[Given records]:
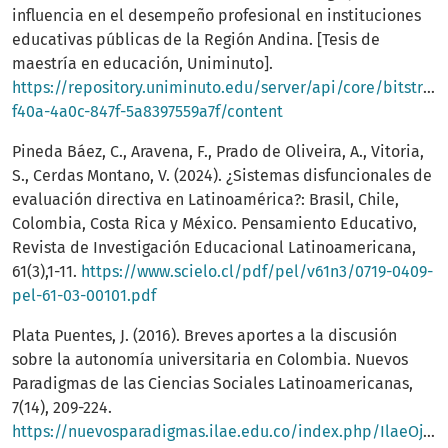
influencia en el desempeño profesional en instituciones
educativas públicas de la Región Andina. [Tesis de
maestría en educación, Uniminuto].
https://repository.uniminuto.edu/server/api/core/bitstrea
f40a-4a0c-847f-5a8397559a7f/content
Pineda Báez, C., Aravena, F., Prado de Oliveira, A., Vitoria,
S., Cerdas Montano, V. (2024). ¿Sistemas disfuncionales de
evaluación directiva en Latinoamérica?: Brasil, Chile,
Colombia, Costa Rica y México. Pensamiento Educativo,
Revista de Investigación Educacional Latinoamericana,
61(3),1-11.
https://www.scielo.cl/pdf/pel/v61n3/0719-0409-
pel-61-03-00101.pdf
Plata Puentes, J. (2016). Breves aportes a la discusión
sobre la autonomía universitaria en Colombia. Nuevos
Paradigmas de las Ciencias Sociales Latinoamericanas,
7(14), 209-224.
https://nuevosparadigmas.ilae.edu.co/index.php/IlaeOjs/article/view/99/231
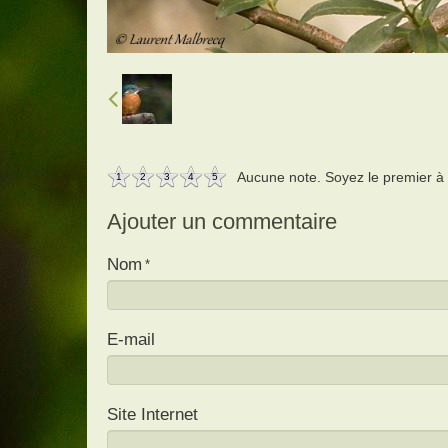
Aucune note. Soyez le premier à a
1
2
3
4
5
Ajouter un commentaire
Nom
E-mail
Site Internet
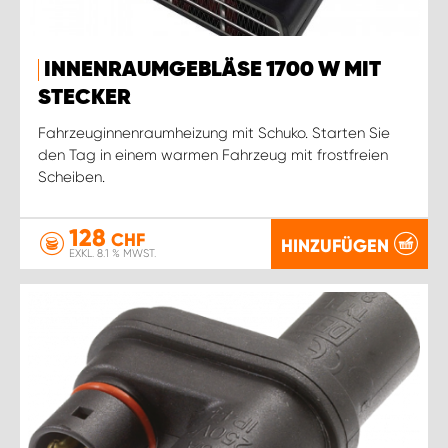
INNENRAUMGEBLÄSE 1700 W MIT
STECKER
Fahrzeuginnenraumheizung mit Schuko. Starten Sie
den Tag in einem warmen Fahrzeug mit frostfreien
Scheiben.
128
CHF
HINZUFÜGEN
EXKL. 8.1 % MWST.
==
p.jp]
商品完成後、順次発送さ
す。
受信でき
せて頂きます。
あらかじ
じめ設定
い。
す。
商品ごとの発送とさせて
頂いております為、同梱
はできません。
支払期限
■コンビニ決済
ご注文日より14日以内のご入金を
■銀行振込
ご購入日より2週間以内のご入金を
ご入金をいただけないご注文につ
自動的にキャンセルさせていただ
* * *
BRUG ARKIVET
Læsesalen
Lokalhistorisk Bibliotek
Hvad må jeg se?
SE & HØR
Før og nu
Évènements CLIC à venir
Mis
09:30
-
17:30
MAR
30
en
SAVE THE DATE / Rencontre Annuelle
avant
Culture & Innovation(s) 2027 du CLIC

[Exercise description]: Report how many lines above include "https". Nothing else.

[Task output]: 3